Digital disruption coming soon

According to Jim Birch, Chair of the Australian Digital Health Agency (ADHA), healthcare hasn’t been very disrupted by digital – and aged care barely at all.

"Digital health isn’t going to work until you achieve national coherency
– when you can drive the healthcare and aged care systems with digital."

Birch hopes to facilitate that coherency by building the underpinning infrastructure required to make digital health work.

"Our role is not to make apps, it’s about creating an ecosystem infrastructure
that will allow private and public players to flourish in digital health."
  • Interoperability will be a massive opportunity for aged care players

    "Many big vendors don’t want to be interoperable, so you can either legislate or encourage that move. In the US in the end they legislated. Given the US experience, in Australia I anticipate negotiated interoperability. But it will happen – one way or another – and that will be a massive opportunity for aged care players, completely altering the landscape."

  • The big area of disruption will be in home care, rather than residential care

    Birch is convinced it will not be led by aged care companies. “It will be the tech, real estate, building and logistics sectors. They’ll be coming hard because aged care is recession proof.” He also thinks our most innovative home care models won’t come out of Australia – but will be developed in Asia.

  • Providers will need to take cyber threats seriously

    “Health care records, which are worth considerably more than credit cards, will be increasingly targeted by cyber criminals. In mitigating this risk, aged care providers need to be mindful of the third-party contractors that have access to their systems. Three-quarters of all data breaches come through third parties.”

A banker’s perspective

The scene is set for strong levels of M&A given the growth and consolidation opportunities available in the fragmented sector. But Richard Gates, the former Head of Health Care Banking at ANZ, says that bank appetite to fund transactions in the sector will depend on a number of factors.

  • The sector has generally not been well understood

    "Currently, residential aged care has a cloud over it and lending multiples have been tightened. But there are positive signs in the retirement sector, and banks have their cheque books open for greenfield development.”

  • The sector may start to see more Opco Propco deals

    This is where companies are divided into an operating company and a property company. Opco Propco has traditionally been rare in the aged care sector, as operators have been able to raise debt capital at a lower cost than the Opco Propco structured transactions. However, there’s speculation that we may see more portfolios being dissected to leverage core cash flows around beds.

  • There is potential to use capital flows to lift earnings per share and dividend yields

    “Superfund direct investment in aged care operators now seems imminent.

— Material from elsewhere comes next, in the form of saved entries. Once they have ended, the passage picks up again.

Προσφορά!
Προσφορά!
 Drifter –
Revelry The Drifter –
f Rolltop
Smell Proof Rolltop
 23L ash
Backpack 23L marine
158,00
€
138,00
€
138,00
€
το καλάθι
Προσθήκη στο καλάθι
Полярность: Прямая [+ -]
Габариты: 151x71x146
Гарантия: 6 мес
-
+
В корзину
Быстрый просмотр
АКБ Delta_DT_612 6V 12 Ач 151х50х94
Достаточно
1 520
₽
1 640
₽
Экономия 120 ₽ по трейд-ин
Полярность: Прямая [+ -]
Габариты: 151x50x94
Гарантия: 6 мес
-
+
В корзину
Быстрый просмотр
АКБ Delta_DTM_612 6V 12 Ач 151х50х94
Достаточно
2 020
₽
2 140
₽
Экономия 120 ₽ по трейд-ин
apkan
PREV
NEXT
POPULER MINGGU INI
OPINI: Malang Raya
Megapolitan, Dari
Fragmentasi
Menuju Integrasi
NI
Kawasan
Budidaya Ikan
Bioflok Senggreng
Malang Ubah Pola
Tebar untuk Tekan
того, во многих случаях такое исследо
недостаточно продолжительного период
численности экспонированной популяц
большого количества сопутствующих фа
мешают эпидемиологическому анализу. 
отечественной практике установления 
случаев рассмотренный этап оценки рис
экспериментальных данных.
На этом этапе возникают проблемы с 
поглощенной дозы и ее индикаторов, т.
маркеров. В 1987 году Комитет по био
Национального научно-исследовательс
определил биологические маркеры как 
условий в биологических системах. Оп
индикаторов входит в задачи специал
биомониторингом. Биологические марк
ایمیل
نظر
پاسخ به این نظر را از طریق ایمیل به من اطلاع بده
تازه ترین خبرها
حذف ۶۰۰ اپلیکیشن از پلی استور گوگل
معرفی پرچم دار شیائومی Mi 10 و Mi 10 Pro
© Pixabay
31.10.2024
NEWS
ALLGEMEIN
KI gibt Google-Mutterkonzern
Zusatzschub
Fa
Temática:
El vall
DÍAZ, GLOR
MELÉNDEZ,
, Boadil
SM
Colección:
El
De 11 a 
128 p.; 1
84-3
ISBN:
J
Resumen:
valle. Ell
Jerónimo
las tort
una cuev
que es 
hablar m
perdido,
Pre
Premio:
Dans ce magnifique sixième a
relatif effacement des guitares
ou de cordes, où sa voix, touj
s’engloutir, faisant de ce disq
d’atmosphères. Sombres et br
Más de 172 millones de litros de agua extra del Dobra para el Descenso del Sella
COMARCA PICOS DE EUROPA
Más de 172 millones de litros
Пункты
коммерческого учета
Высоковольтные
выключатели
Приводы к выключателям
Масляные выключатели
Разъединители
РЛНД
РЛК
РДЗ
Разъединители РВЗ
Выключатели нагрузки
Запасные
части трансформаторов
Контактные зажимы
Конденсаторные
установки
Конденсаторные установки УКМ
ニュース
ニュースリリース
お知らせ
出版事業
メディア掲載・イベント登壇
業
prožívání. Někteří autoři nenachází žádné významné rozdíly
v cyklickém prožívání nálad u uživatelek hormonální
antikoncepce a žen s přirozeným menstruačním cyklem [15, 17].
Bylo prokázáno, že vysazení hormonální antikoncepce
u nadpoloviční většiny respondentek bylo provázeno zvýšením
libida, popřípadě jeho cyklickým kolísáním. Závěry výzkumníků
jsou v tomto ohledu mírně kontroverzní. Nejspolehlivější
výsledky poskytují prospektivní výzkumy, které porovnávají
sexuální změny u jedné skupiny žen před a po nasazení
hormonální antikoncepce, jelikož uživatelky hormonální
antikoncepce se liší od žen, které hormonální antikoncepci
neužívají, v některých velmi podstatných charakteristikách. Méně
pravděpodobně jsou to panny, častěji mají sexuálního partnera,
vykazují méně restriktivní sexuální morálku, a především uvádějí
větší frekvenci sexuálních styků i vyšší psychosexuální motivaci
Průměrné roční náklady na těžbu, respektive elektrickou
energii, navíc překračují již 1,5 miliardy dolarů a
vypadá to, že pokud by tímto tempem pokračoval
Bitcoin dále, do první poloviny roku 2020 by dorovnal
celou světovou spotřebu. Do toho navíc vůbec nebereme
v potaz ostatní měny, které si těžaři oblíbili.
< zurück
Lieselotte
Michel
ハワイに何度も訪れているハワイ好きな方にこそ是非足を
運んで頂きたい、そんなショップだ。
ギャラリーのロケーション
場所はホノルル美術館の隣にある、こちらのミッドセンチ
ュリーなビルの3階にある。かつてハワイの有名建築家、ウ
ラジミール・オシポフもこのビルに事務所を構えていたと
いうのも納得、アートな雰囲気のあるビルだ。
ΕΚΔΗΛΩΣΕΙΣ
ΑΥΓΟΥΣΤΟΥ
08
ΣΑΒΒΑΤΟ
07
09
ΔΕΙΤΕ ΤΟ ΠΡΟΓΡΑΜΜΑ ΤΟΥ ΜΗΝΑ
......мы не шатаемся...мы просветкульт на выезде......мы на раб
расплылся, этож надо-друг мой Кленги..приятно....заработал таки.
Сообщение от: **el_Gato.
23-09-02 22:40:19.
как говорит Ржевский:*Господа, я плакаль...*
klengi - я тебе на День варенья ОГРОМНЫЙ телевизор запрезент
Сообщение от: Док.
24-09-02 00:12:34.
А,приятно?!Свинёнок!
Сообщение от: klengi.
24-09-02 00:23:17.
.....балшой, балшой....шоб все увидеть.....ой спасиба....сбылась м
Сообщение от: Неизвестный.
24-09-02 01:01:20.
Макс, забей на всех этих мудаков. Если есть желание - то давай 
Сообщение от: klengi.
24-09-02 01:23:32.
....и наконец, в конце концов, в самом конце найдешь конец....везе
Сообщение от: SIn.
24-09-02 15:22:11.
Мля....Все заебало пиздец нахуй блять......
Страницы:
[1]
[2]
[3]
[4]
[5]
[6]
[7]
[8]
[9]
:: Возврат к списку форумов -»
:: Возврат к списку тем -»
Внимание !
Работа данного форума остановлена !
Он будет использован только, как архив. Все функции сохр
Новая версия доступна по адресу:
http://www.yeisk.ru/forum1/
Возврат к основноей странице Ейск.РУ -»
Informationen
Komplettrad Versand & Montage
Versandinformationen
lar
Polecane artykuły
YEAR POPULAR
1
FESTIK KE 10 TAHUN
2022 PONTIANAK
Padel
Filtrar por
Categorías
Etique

Analysts’ coverage of the listed players has given a high degree of transparency and confidence – aged care earnings yields must be looking pretty attractive to some institutional superfunds.”

Limited Asia-Pacific inbound investment, but massive outbound opportunities

EY’s China Business Partner, John Li, observes minimal success for Asia-Pacific inbound investment in aged care for several reasons:

  • Market complexities

    "Chinese investors were quick to grasp the fundamentals of Australia’s real estate market, which is very straight forward. However, in aged care, where the business and funding models are highly complex, they need more time to explore the market.”

  • Deal size

    “Asian investors are generally looking for sizable transactions, at the top end of the market with well-known brands. The first questions Chinese investors ask are: ‘Which is the biggest? Which is the best? Which has the longest history?’ We have seen this approach in Chinese investment into Australia’s health care sector in the past.”

  • Local knowledge

    “M&A in the local market is driven by local players who are attuned to nuances and can respond quickly to local opportunities.”

Li believes there are huge and immediate opportunities in outbound investment in aged care, particularly in China where 240 million people will be aged 60+ in 2020. However, aged care in China will have its challenges.

What will this mean for aged care operators?

  • eHealth will alter the aged care landscape, creating opportunities for digitally advanced operators to leverage the broader health and wellness ecosystem.
  • OpCo PropCo deals will become more prevalent as investors seek to dissect portfolios and leverage revenue streams from beds.
  • Digital home care models are likely to be developed in Asia, but Australian aged care operators will have opportunities to leverage their experience and IP to move into niche areas in the Asian market.
  • China will yield massive opportunities for outbound aged care investment.